-- Task --
Reproduce the following data exactly, minus any images.
>>
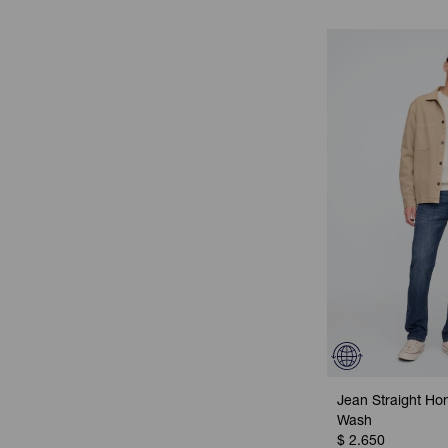
Jean Straight H
Wash
$
2.650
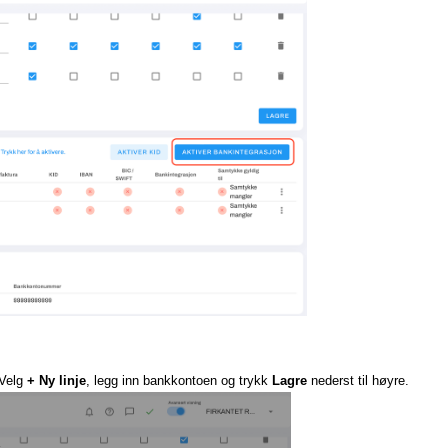
 Velg
+ Ny linje
, legg inn bankkontoen og trykk
Lagre
nederst til høyre.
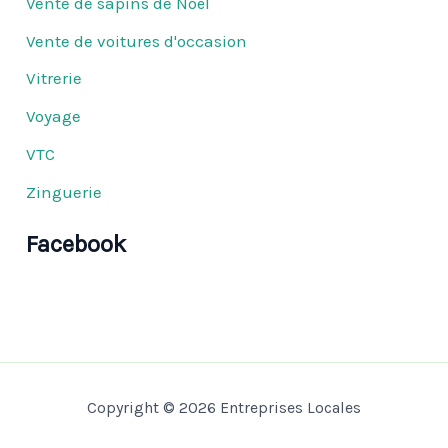
Vente de sapins de Noël
Vente de voitures d'occasion
Vitrerie
Voyage
VTC
Zinguerie
Facebook
Copyright © 2026 Entreprises Locales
<<
-- Response for this exercise --
Jean Straight H
Wash
$
2.650
 Velg
+ Ny linje
, legg inn bankkontoen og trykk
Lagre
nederst til høyre.
Vente de sapins de Noël
Vente de voitures d'occasion
Vitrerie
Voyage
VTC
Zinguerie
Facebook
Copyright © 2026 Entreprises Locales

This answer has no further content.